Above the results of measurement, the performances meet the standards of CNS 13777 as shown in
Table 13. The high-value products developed through this study and those meeting the standards account for at least 12.1 billion wall and ceiling applications of 37 billion annual interior decoration projects. It is expected that use of the materials will reduce the use of natural resources by about 35%, and at the same time reduce, by about 28–32%, the production cost of building materials. According to the existing national market demand for decoration boards, it is estimated that the decorative panels made by reusing waste can effectively reduce processing costs by nearly 500 million per year.

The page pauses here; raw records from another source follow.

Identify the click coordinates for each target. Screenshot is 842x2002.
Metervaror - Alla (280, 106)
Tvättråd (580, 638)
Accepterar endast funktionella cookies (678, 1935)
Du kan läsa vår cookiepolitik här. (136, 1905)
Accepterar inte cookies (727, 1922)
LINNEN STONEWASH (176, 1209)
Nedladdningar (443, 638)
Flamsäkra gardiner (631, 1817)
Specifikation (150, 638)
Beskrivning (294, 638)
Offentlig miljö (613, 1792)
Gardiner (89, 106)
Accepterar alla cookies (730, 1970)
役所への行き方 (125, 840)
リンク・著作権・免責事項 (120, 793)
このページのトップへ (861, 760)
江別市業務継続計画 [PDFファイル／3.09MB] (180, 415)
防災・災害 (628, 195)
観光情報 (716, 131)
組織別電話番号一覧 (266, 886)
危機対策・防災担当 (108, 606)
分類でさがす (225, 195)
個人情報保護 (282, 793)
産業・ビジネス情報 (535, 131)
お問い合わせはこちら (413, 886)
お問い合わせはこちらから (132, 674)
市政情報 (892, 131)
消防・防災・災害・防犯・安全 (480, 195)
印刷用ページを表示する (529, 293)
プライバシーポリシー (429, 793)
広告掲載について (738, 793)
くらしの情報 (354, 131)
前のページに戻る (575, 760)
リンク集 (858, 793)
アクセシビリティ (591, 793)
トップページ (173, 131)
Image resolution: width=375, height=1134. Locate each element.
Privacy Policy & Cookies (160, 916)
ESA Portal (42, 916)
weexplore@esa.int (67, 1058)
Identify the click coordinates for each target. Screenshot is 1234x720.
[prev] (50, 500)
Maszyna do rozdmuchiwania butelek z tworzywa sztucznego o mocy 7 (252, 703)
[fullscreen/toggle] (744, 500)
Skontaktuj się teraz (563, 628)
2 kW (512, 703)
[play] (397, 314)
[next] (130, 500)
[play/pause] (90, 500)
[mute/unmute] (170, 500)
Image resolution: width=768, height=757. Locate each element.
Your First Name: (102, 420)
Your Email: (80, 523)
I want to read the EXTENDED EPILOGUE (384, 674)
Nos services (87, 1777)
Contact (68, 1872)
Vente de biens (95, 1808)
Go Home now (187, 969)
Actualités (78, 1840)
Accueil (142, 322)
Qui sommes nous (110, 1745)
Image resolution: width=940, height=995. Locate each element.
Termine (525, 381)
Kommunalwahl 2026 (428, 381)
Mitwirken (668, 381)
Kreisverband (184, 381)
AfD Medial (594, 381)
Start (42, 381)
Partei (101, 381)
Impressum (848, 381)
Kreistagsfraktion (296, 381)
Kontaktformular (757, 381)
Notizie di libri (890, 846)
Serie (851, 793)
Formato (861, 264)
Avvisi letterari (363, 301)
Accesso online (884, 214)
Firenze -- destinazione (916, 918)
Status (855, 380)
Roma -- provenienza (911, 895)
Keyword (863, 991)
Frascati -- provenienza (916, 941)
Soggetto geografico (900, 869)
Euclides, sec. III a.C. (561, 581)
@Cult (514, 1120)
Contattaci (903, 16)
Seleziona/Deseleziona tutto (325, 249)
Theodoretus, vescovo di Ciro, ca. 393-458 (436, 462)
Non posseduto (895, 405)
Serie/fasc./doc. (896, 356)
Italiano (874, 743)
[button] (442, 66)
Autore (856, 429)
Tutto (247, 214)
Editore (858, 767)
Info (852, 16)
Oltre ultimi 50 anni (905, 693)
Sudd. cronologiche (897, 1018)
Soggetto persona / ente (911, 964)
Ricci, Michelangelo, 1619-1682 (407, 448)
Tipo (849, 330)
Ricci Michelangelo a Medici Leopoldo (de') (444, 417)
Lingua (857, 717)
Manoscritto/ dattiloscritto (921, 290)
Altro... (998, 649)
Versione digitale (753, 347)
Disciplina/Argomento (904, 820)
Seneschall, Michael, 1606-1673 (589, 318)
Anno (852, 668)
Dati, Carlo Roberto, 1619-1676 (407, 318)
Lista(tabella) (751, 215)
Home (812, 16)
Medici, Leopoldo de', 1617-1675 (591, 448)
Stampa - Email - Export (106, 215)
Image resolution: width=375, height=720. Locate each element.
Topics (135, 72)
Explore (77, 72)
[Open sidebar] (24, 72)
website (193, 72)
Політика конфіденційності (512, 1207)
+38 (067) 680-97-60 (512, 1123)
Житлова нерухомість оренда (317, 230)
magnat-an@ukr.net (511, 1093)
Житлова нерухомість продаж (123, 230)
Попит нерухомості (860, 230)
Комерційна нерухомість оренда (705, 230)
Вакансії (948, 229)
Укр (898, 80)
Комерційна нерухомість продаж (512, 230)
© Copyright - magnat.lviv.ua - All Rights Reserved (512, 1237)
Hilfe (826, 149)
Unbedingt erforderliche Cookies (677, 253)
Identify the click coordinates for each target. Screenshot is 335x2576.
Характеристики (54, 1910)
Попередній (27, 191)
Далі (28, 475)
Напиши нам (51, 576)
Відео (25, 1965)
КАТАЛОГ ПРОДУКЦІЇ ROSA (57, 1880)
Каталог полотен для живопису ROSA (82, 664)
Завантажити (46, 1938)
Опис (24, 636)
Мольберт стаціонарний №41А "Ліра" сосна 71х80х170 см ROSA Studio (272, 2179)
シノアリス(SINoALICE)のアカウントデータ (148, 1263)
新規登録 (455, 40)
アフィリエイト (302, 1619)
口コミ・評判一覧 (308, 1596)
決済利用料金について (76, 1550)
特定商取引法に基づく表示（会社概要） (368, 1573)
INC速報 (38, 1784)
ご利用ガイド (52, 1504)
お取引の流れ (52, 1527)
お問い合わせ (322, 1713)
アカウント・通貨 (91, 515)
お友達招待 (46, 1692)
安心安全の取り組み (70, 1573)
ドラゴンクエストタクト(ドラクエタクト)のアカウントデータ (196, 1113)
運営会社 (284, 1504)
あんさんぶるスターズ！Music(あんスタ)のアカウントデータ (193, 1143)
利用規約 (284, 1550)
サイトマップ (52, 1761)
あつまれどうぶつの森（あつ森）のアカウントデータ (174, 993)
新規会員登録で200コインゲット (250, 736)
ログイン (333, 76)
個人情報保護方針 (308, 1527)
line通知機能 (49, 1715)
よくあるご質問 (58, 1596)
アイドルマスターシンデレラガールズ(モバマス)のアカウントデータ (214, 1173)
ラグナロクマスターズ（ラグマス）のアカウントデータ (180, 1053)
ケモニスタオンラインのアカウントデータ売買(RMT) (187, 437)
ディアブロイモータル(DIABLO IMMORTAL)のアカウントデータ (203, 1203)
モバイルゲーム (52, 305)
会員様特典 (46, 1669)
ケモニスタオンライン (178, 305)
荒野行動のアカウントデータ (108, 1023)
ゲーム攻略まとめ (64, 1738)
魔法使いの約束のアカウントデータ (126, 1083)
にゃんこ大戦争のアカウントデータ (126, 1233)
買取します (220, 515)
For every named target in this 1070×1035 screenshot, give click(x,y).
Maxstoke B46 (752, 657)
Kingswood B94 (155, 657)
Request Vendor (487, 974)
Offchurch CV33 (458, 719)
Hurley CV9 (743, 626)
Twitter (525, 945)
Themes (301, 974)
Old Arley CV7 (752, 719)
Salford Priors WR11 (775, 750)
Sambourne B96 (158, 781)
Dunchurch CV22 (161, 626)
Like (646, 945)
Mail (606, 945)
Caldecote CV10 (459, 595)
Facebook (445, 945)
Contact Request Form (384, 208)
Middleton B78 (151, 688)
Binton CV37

Comprehensive development results showed that for effective use of the established stainless-steel slag for cement products technology, the low-energy consumption silicon-based modification method solved the expansion problem of stainless-steel slag, while reducing the amount of cement and improving the bending strength of the specimens [
21,
22]. Combined with the testing technology for thermal characteristics, it was found that the modifier has a significant effect on improving sound insulation and heat insulation. The results are conducive to the products developed in this study meeting the mechanical strength, sound insulation performance, and thermal performance specifications required for market access.